:: ASSIGNED TASK ::
Take the records below and retype them line by line, from the first line through the one containing "The image size is (292, 2576)."; stop there.

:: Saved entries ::

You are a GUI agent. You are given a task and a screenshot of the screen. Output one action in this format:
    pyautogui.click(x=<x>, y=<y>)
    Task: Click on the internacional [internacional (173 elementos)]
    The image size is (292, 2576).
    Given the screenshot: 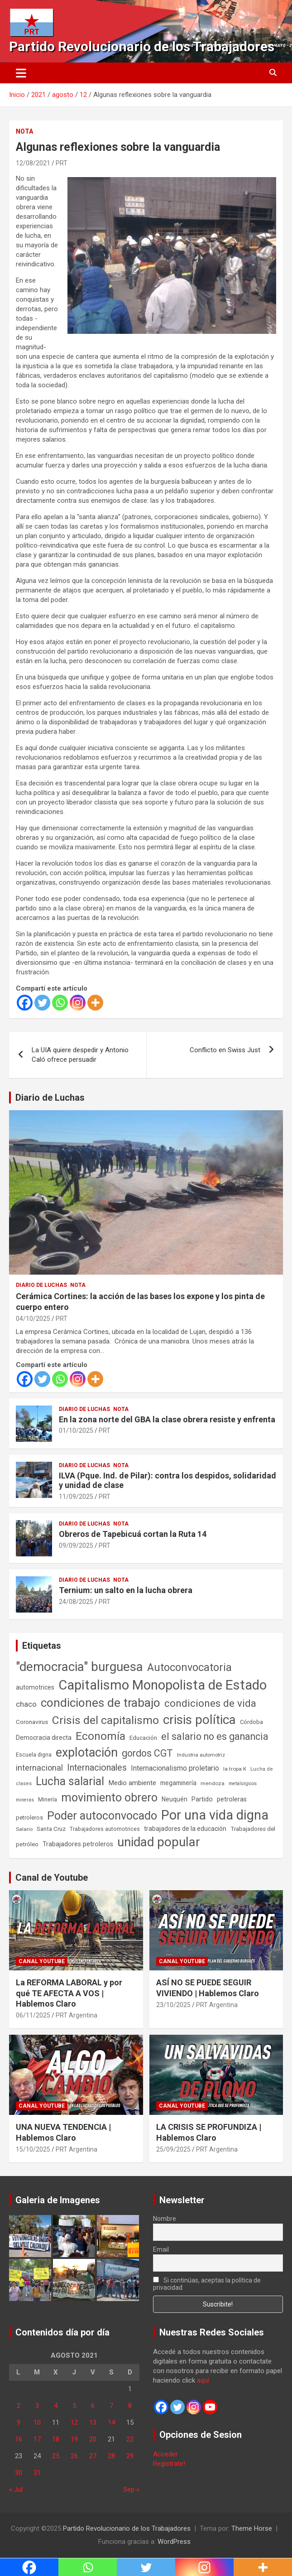 What is the action you would take?
    pyautogui.click(x=39, y=1767)
    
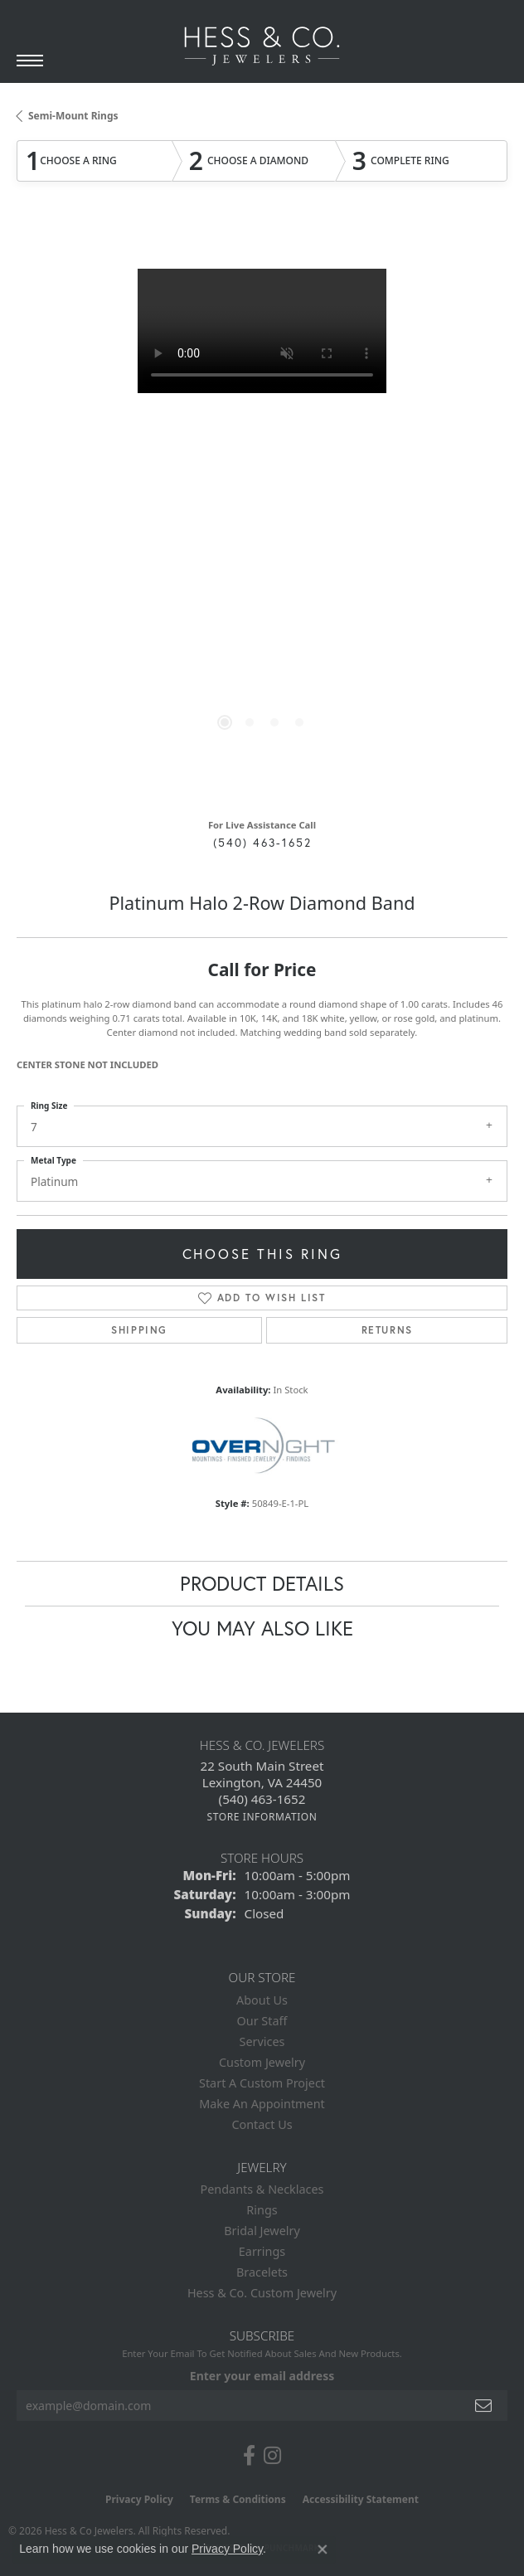 Image resolution: width=524 pixels, height=2576 pixels. What do you see at coordinates (272, 2456) in the screenshot?
I see `[Follow us on instagram (opens in new tab)]` at bounding box center [272, 2456].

:: EXERCISE RESULT ::
You are a GUI agent. You are given a task and a screenshot of the screen. Output one action in this format:
    pyautogui.click(x=<x>, y=<y>)
    Task: Click on the internacional [internacional (173 elementos)]
    The image size is (292, 2576).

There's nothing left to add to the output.